Author : Rebecca Styler
Publisher : Routledge
Page : 190 pages
File Size : 50,9 Mb
Release : 2016-05-13
Category : Literary Criticism
ISBN : 9781317104537

Get Book

Literary Theology by Women Writers of the Nineteenth Century by Rebecca Styler Pdf

Examining popular fiction, life writing, poetry and political works, Rebecca Styler explores women's contributions to theology in the nineteenth century. Female writers, Styler argues, acted as amateur theologians by use of a range of literary genres. Through these, they questioned the Christian tradition relative to contemporary concerns about political ethics, gender identity, and personal meaning. Among Styler's subjects are novels by Emma Worboise; writers of collective biography, including Anna Jameson and Clara Balfour, who study Bible women in order to address contemporary concerns about 'The Woman Question'; poetry by Anne Bronte; and political writing by Harriet Martineau and Josephine Butler. As Styler considers the ways in which each writer negotiates the gender constraints and opportunities that are available to her religious setting and literary genre, she shows the varying degrees of frustration which these writers express with the inadequacy of received religion to meet their personal and ethical needs. All find resources within that tradition, and within their experience, to reconfigure Christianity in creative, and more earth-oriented ways.
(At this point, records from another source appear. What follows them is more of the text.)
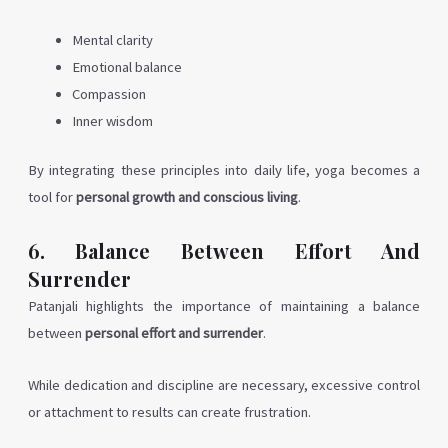
Mental clarity
Emotional balance
Compassion
Inner wisdom
By integrating these principles into daily life, yoga becomes a
tool for
personal growth and conscious living
.
6. Balance Between Effort And
Surrender
Patanjali highlights the importance of maintaining a balance
between
personal effort and surrender
.
While dedication and discipline are necessary, excessive control
or attachment to results can create frustration.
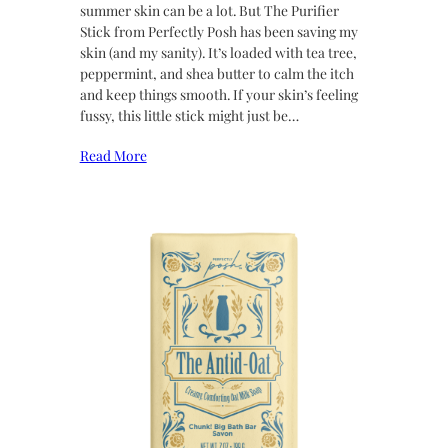
summer skin can be a lot. But The Purifier
Stick from Perfectly Posh has been saving my
skin (and my sanity). It’s loaded with tea tree,
peppermint, and shea butter to calm the itch
and keep things smooth. If your skin’s feeling
fussy, this little stick might just be…
Read More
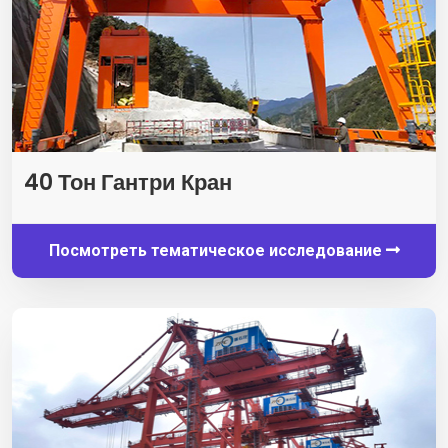
40 Тон Гантри Кран
Посмотреть тематическое исследование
Women Rewriting Boundaries

Author : Precious McKenzie Stearns
Publisher : Cambridge Scholars Publishing
Page : 199 pages
File Size : 41,6 Mb
Release : 2016-12-14
Category : Social Science
ISBN : 9781443858502

Get Book

Women Rewriting Boundaries by Precious McKenzie Stearns Pdf

Women Rewriting Boundaries expands the work of gender and literary scholars by offering fresh insights on how to read travel writing by women. It analyzes the connections between class, gender, physicality, and sexuality as found in nineteenth-century literature. The authors discuss the myriad ways in which women writers reinforced and challenged Victorian social norms. Inspired by a special topics panel, “Women Writing Boundaries,” presented at the 2013 Rocky Mountain Modern Language Association’s annual convention, this edited collection will be a thought-provoking resource for college- level humanities and gender studies students and their instructors.